§ **DATA SHOWN**
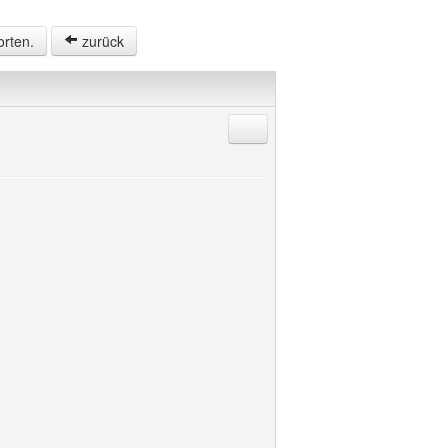
orten.
zurück
Antworten mit Zitat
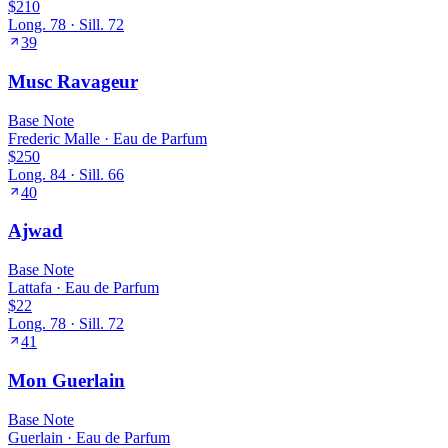
$210
Long.
78
· Sill.
72
39
Musc Ravageur
Base
Note
Frederic Malle
·
Eau de Parfum
$250
Long.
84
· Sill.
66
40
Ajwad
Base
Note
Lattafa
·
Eau de Parfum
$22
Long.
78
· Sill.
72
41
Mon Guerlain
Base
Note
Guerlain
·
Eau de Parfum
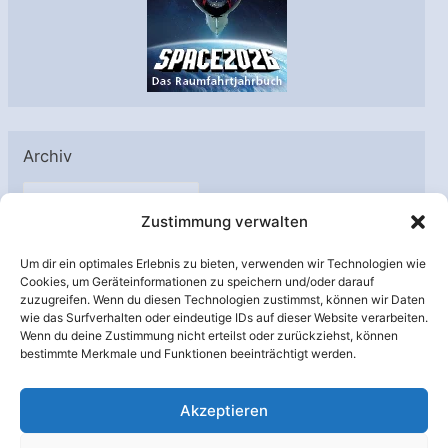
Archiv
A
Zustimmung verwalten
r
c
Um dir ein optimales Erlebnis zu bieten, verwenden wir Technologien wie
h
Cookies, um Geräteinformationen zu speichern und/oder darauf
Unterstützt von:
zuzugreifen. Wenn du diesen Technologien zustimmst, können wir Daten
i
wie das Surfverhalten oder eindeutige IDs auf dieser Website verarbeiten.
v
Wenn du deine Zustimmung nicht erteilst oder zurückziehst, können
bestimmte Merkmale und Funktionen beeinträchtigt werden.
Akzeptieren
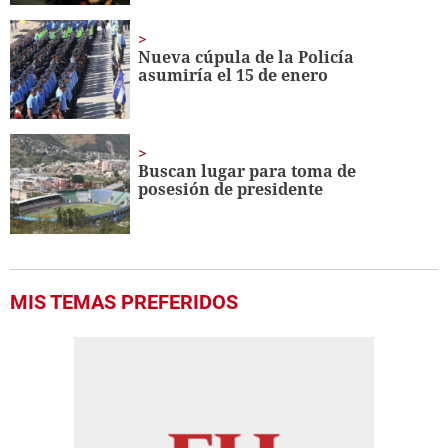
Nueva cúpula de la Policía
asumiría el 15 de enero
Buscan lugar para toma de
posesión de presidente
MIS TEMAS PREFERIDOS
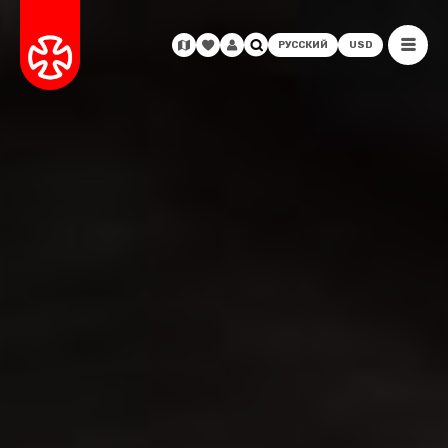
РУССКИЙ
USD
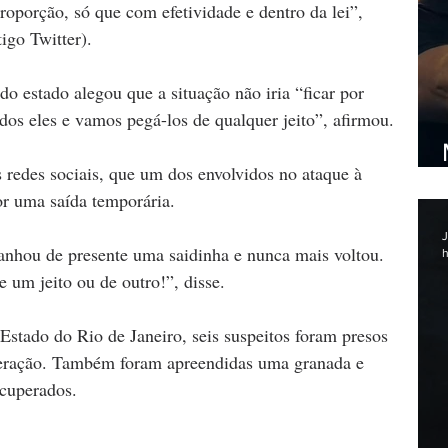
roporção, só que com efetividade e dentro da lei”, 
igo Twitter).
o estado alegou que a situação não iria “ficar por 
dos eles e vamos pegá-los de qualquer jeito”, afirmou.
 redes sociais, que um dos envolvidos no ataque à 
or uma saída temporária.
J
anhou de presente uma saidinha e nunca mais voltou. 
h
e um jeito ou de outro!”, disse.
Estado do Rio de Janeiro, seis suspeitos foram presos 
peração. Também foram apreendidas uma granada e 
ecuperados.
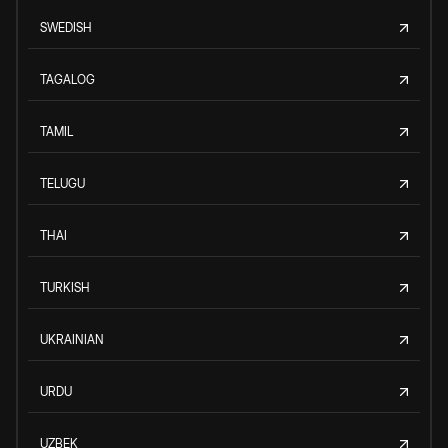
SWEDISH
TAGALOG
TAMIL
TELUGU
THAI
TURKISH
UKRAINIAN
URDU
UZBEK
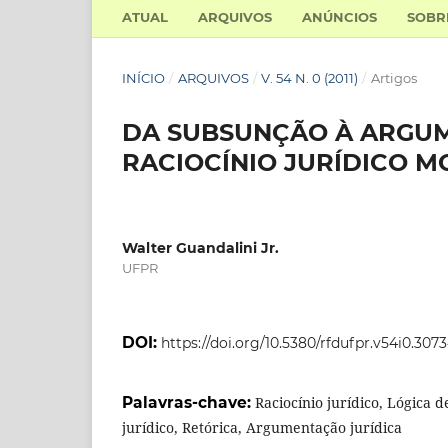
ATUAL
ARQUIVOS
ANÚNCIOS
SOB
INÍCIO
/
ARQUIVOS
/
V. 54 N. 0 (2011)
/
Artigos
DA SUBSUNÇÃO À ARGUM
RACIOCÍNIO JURÍDICO 
Walter Guandalini Jr.
UFPR
DOI:
https://doi.org/10.5380/rfdufpr.v54i0.307
Palavras-chave:
Raciocínio jurídico, Lógica d
jurídico, Retórica, Argumentação jurídica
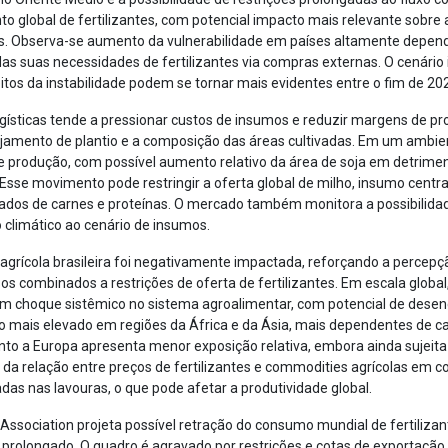
 global de fertilizantes, com potencial impacto mais relevante sobre 
os. Observa-se aumento da vulnerabilidade em países altamente depen
das suas necessidades de fertilizantes via compras externas. O cenário
tos da instabilidade podem se tornar mais evidentes entre o fim de 2026
ogísticas tende a pressionar custos de insumos e reduzir margens de pr
anejamento de plantio e a composição das áreas cultivadas. Em um ambie
x de produção, com possível aumento relativo da área de soja em detrim
sse movimento pode restringir a oferta global de milho, insumo centra
cados de carnes e proteínas. O mercado também monitora a possibilida
 climático ao cenário de insumos.
 agrícola brasileira foi negativamente impactada, reforçando a percepç
s combinados a restrições de oferta de fertilizantes. Em escala global
 um choque sistêmico no sistema agroalimentar, com potencial de dese
do mais elevado em regiões da África e da Ásia, mais dependentes de c
to a Europa apresenta menor exposição relativa, embora ainda sujeita
 da relação entre preços de fertilizantes e commodities agrícolas e
das nas lavouras, o que pode afetar a produtividade global.
er Association projeta possível retração do consumo mundial de fertiliza
o prolongado. O quadro é agravado por restrições e cotas de exportaçã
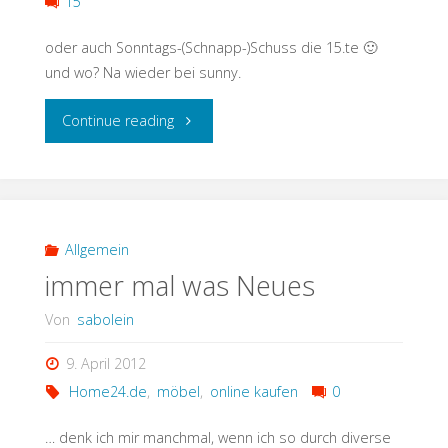
15
oder auch Sonntags-(Schnapp-)Schuss die 15.te 🙂
und wo? Na wieder bei sunny.
"Osterschnappschuss"
Continue reading
Allgemein
immer mal was Neues
Von
sabolein
9. April 2012
Home24.de
,
möbel
,
online kaufen
0
… denk ich mir manchmal, wenn ich so durch diverse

§ **WORK ORDER**
Using the data above, reproduce exactly the lines between those holding "do mais elevado" and "er Association projeta", inclusive, and no others.

§ **RESULT OF THE EXERCISE**
do mais elevado em regiões da África e da Ásia, mais dependentes de c
to a Europa apresenta menor exposição relativa, embora ainda sujeita
 da relação entre preços de fertilizantes e commodities agrícolas e
das nas lavouras, o que pode afetar a produtividade global.
er Association projeta possível retração do consumo mundial de fertiliza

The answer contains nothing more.